Exercise material —
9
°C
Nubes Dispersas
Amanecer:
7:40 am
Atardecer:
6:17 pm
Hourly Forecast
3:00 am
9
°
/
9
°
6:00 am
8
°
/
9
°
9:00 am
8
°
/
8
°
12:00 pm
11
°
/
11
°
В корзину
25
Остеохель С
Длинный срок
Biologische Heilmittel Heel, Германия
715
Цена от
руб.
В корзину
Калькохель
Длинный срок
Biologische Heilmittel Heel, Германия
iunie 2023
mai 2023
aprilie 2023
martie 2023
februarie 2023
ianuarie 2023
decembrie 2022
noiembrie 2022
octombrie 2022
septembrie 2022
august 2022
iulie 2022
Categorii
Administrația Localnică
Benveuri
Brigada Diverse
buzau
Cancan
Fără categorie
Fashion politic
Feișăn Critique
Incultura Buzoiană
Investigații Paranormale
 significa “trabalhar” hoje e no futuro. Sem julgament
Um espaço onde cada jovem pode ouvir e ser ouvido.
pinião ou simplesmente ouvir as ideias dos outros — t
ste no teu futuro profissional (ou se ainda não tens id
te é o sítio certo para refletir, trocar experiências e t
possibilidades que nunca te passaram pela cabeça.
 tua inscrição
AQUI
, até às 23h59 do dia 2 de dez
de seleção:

--

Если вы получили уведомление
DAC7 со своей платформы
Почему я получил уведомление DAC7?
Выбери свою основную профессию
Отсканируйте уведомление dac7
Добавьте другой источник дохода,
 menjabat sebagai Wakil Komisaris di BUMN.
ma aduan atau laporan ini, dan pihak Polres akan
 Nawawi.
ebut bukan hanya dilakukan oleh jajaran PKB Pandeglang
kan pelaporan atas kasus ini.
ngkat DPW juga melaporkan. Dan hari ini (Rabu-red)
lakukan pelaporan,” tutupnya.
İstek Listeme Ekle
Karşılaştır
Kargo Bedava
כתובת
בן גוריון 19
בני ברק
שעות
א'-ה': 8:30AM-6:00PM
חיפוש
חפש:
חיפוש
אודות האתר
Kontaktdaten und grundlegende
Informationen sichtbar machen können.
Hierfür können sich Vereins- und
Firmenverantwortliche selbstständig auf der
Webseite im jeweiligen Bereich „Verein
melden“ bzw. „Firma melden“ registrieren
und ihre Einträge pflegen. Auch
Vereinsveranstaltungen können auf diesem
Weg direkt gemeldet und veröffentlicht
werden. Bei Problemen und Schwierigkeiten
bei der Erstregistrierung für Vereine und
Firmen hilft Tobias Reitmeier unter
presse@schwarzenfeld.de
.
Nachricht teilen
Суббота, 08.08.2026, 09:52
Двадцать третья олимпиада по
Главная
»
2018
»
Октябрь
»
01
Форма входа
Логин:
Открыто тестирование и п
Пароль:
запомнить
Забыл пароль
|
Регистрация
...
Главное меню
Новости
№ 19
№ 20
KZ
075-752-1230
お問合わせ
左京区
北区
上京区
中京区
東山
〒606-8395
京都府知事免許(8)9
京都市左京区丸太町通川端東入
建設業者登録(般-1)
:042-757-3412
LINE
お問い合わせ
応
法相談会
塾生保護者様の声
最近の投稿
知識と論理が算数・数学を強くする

...

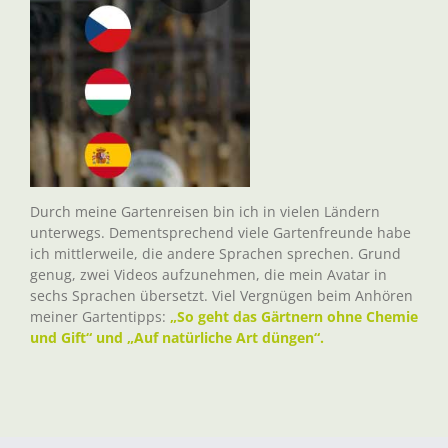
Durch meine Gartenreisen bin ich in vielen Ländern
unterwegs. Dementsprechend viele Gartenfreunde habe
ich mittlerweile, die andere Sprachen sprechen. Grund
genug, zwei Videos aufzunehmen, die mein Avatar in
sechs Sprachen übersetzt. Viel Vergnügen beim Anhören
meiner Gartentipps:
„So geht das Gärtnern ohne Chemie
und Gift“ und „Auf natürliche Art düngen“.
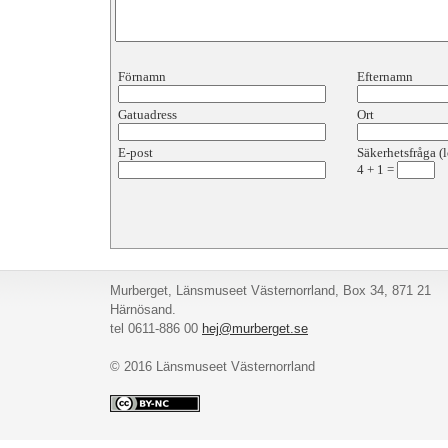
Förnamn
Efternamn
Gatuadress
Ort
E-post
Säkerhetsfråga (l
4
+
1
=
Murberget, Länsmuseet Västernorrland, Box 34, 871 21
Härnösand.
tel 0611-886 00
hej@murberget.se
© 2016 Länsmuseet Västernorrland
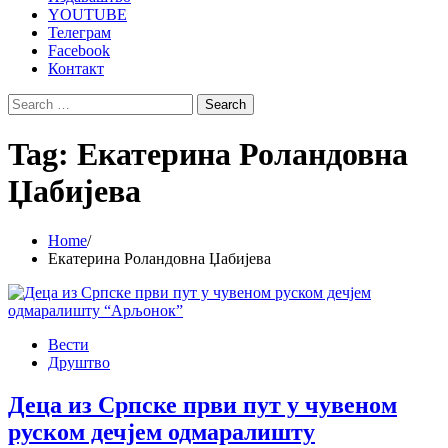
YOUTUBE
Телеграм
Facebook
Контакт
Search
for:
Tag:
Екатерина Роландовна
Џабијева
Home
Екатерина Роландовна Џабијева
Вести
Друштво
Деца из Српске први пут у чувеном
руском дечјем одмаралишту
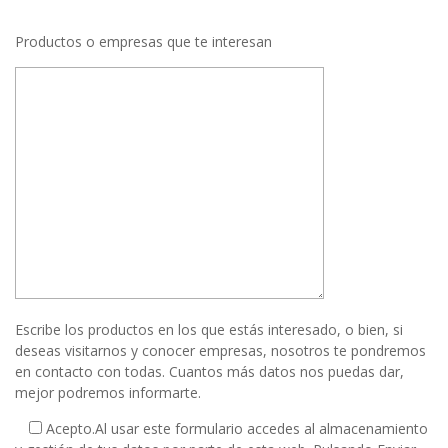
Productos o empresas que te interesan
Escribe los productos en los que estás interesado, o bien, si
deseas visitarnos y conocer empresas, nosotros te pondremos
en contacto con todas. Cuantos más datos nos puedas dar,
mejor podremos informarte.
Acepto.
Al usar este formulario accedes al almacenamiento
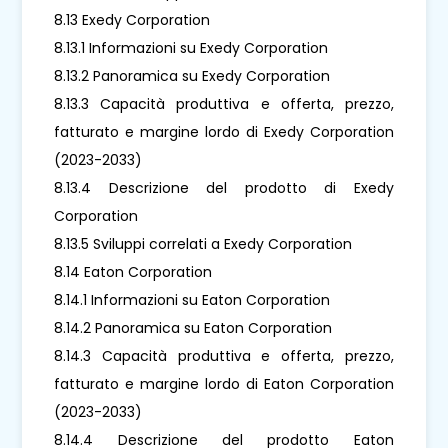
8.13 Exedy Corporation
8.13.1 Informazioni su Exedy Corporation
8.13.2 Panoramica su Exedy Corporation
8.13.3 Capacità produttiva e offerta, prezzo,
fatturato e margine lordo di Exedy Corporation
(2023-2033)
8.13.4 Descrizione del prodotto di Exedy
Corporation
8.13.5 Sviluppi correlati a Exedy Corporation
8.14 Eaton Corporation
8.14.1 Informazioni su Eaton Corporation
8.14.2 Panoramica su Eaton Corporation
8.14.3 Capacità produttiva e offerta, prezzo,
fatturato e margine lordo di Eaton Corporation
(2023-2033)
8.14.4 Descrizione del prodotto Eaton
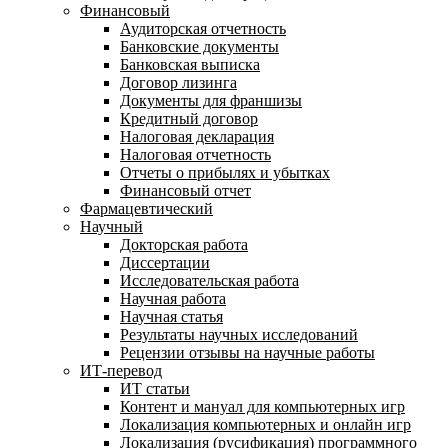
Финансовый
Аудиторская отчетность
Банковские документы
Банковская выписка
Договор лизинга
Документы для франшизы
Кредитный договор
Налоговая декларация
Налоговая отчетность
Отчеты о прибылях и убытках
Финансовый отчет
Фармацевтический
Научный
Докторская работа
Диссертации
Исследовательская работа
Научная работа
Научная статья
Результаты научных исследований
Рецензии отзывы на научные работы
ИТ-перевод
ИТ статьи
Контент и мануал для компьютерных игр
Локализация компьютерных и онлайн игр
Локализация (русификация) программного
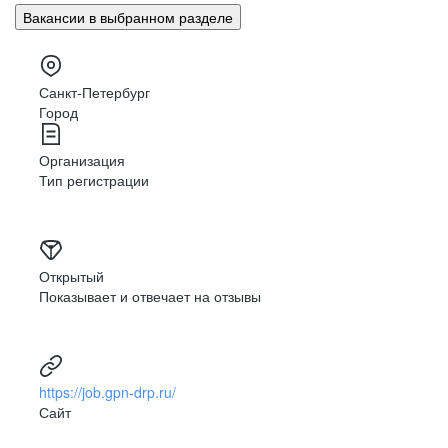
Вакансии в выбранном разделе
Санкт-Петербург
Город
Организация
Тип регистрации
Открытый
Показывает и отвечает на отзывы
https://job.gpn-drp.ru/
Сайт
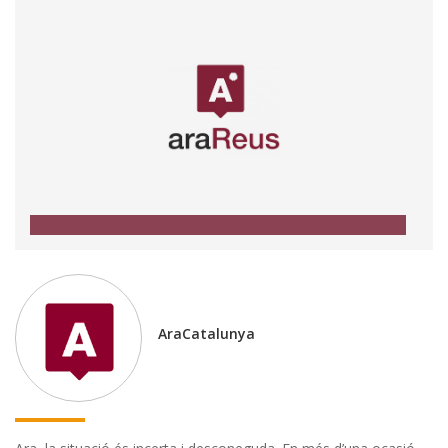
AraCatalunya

What you are asked to do — Please copy every line of the data that carries the string "Exedy".

Problem solution —
8.13 Exedy Corporation
8.13.1 Informazioni su Exedy Corporation
8.13.2 Panoramica su Exedy Corporation
fatturato e margine lordo di Exedy Corporation
8.13.4 Descrizione del prodotto di Exedy
8.13.5 Sviluppi correlati a Exedy Corporation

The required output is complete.